Methylene blue also blocks accumulation of cyclic guanosine monophosphate (cGMP) by inhibiting the enzyme guanylate cyclase: this action results in reduced responsiveness of vessels to cGMP-dependent vasodilators like nitric oxide and carbon monoxide. Cardiac surgical teams have found this very useful in the treatment of extremely low blood pressure (hypotension) which may occur during heart surgery requiring cardiac bypass. Similar use is noted in the treatment of hypotension associated with overwhelming infections (sepsis).
Since its reduction potential is similar to that of oxygen and can be reduced by components of the electron transport chain, large doses of methylene blue are sometimes used as an antidote to potassium cyanide poisoning, a method first successfully tested in 1933 by Dr. Matilda Moldenhauer Brooks in San Francisco, although first demonstrated by Bo Sahlin of Lund University, in 1926.
Dye or stain
Methylene blue is used in endoscopic polypectomy as an adjunct to saline or epinephrine, and is used for injection into the submucosa around the polyp to be removed. This allows the submucosal tissue plane to be identified after the polyp is removed, which is useful in determining if more tissue needs to be removed, or if there has been a high risk for perforation. Methylene blue is also used as a dye in chromoendoscopy, and is sprayed onto the mucosa of the gastrointestinal tract in order to identify dysplasia, or pre-cancerous lesions. Intravenously injected methylene blue is readily released into the urine and thus can be used to test the urinary tract for leaks or fistulas.

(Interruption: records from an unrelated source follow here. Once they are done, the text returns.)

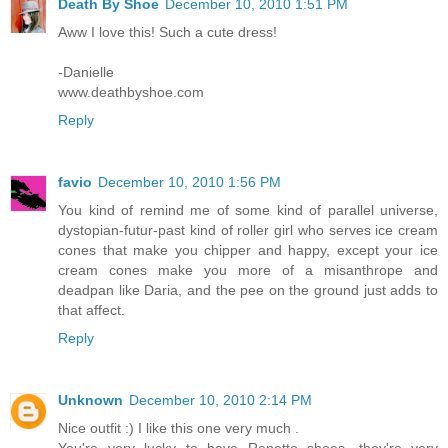
Death By Shoe
December 10, 2010 1:51 PM
Aww I love this! Such a cute dress!
-Danielle
www.deathbyshoe.com
Reply
favio
December 10, 2010 1:56 PM
You kind of remind me of some kind of parallel universe,
dystopian-futur-past kind of roller girl who serves ice cream
cones that make you chipper and happy, except your ice
cream cones make you more of a misanthrope and
deadpan like Daria, and the pee on the ground just adds to
that affect.
Reply
Unknown
December 10, 2010 2:14 PM
Nice outfit :) I like this one very much .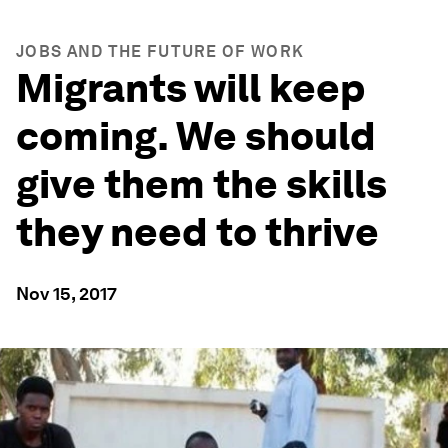
JOBS AND THE FUTURE OF WORK
Migrants will keep
coming. We should
give them the skills
they need to thrive
Nov 15, 2017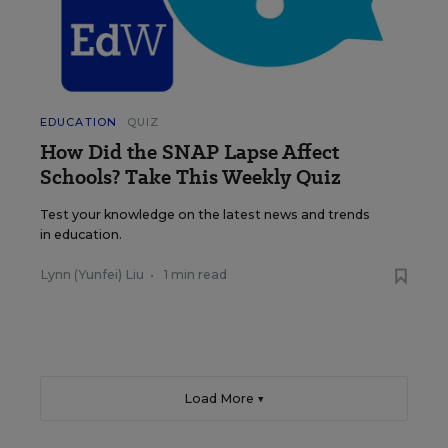
EDUCATION
QUIZ
How Did the SNAP Lapse Affect
Schools? Take This Weekly Quiz
Test your knowledge on the latest news and trends
in education.
Lynn (Yunfei) Liu
•
1 min read
Load More ▼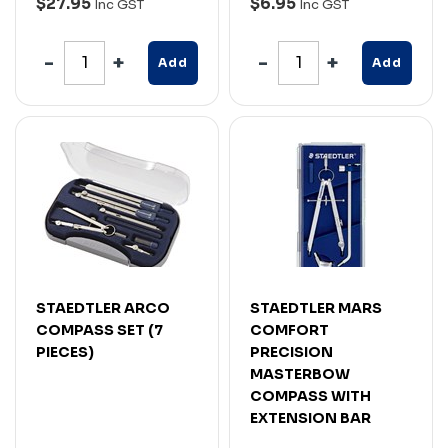
$27.95
$6.95
Inc GST
Inc GST
Add
Add
STAEDTLER ARCO
STAEDTLER MARS
COMPASS SET (7
COMFORT
PIECES)
PRECISION
MASTERBOW
COMPASS WITH
EXTENSION BAR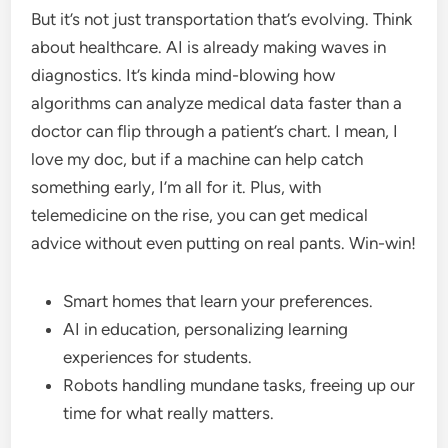
But it’s not just transportation that’s evolving. Think
about healthcare. AI is already making waves in
diagnostics. It’s kinda mind-blowing how
algorithms can analyze medical data faster than a
doctor can flip through a patient’s chart. I mean, I
love my doc, but if a machine can help catch
something early, I’m all for it. Plus, with
telemedicine on the rise, you can get medical
advice without even putting on real pants. Win-win!
Smart homes that learn your preferences.
AI in education, personalizing learning
experiences for students.
Robots handling mundane tasks, freeing up our
time for what really matters.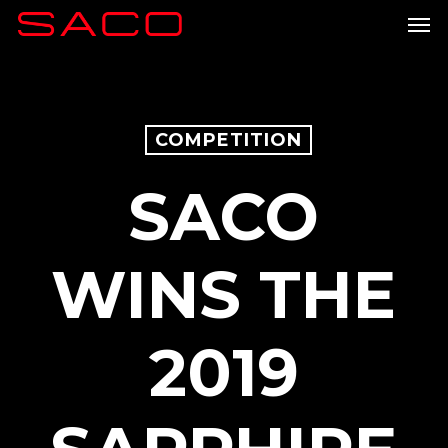
Skip
Men
to
main
content
COMPETITION
SACO
WINS THE
2019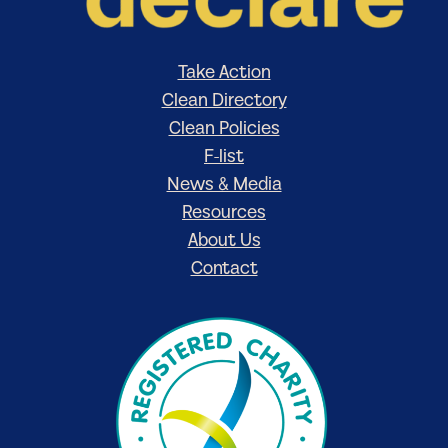
Take Action
Clean Directory
Clean Policies
F-list
News & Media
Resources
About Us
Contact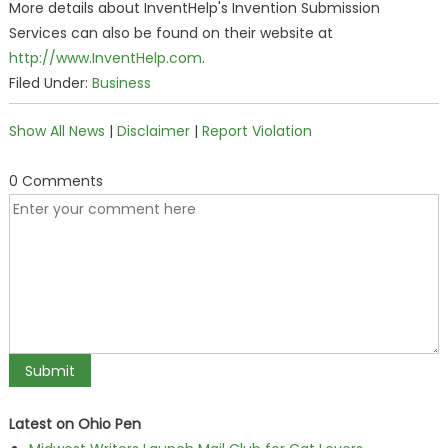
More details about InventHelp's Invention Submission
Services can also be found on their website at
http://www.InventHelp.com
.
Filed Under:
Business
Show All News
|
Disclaimer
|
Report Violation
0 Comments
Latest on Ohio Pen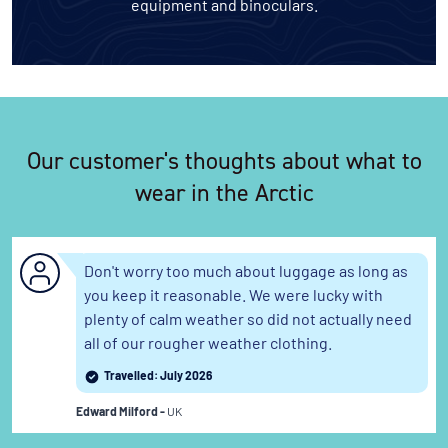
equipment and binoculars.
Our customer's thoughts about what to
wear in the Arctic
Don't worry too much about luggage as long as
you keep it reasonable. We were lucky with
plenty of calm weather so did not actually need
all of our rougher weather clothing.
Travelled: July 2026
Edward Milford -
UK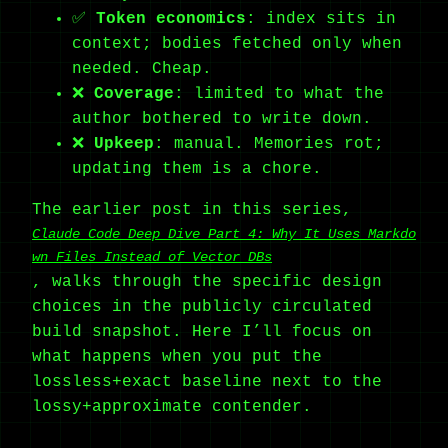
✅
Token economics
: index sits in
context; bodies fetched only when
needed. Cheap.
❌
Coverage
: limited to what the
author bothered to write down.
❌
Upkeep
: manual. Memories rot;
updating them is a chore.
The earlier post in this series,
Claude Code Deep Dive Part 4: Why It Uses Markdo
wn Files Instead of Vector DBs
, walks through the specific design
choices in the publicly circulated
build snapshot. Here I’ll focus on
what happens when you put the
lossless+exact baseline next to the
lossy+approximate contender.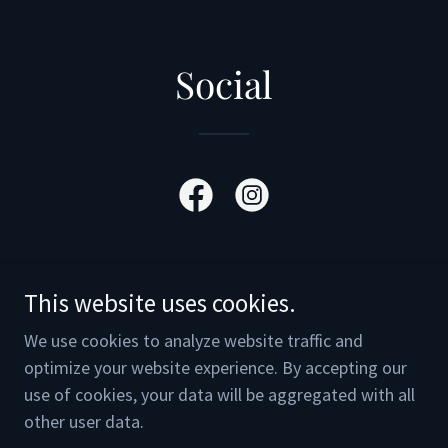
Social
This website uses cookies.
Copyright © 2025 Media Men Cards & Collectibles - All
We use cookies to analyze website traffic and
Rights Reserved.
optimize your website experience. By accepting our
Powered by
use of cookies, your data will be aggregated with all
other user data.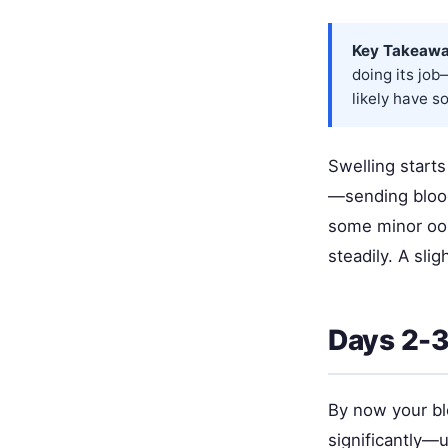
Key Takeawa
doing its job
likely have s
Swelling starts
—sending blood 
some minor ooz
steadily. A sli
Days 2-3:
By now your bl
significantly—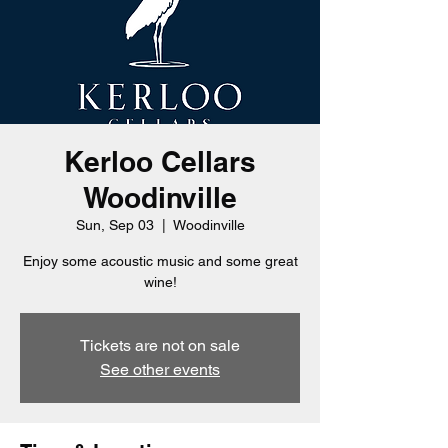
Kerloo Cellars
Woodinville
Sun, Sep 03
  |  
Woodinville
Enjoy some acoustic music and some great
wine!
Tickets are not on sale
See other events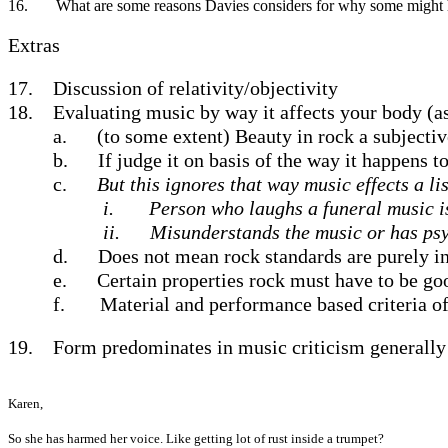
16.
What are some reasons Davies considers for why some might ha
Extras
17.
Discussion of relativity/objectivity
18.
Evaluating music by way it affects your body (as 
a.
(to some extent) Beauty in rock a subjecti
b.
If judge it on basis of the way it happens 
c.
But this ignores that way music effects a l
i.
Person who laughs a funeral music i
ii.
Misunderstands the music or has ps
d.
Does not mean rock standards are purely in
e.
Certain properties rock must have to be go
f.
Material and performance based criteria o
19.
Form predominates in music criticism generally
Karen,
So she has harmed her voice. Like getting lot of rust inside a trumpet?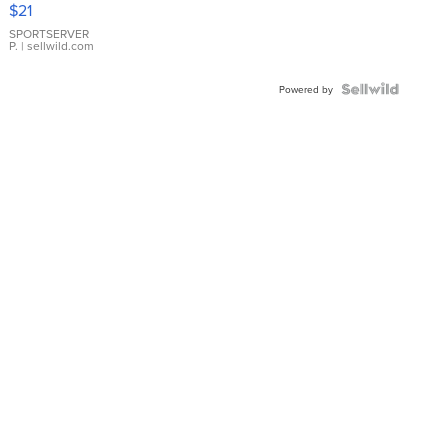
$21
Earrings
SPORTSERVER
P.
| sellwild.com
Powered by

In surgeries such as sentinel lymph node dissections, methylene blue can be used to visually trace the lymphatic drainage of pertinent tissues. Similarly, methylene blue is added to bone cement in orthopedic operations to provide easy discrimination between native bone and cement. Additionally, methylene blue accelerates the hardening of bone cement, increasing the speed at which bone cement can be effectively applied. Methylene blue is used as an aid to visualisation/orientation in a number of medical devices, including a Surgical sealant film, TissuePatch.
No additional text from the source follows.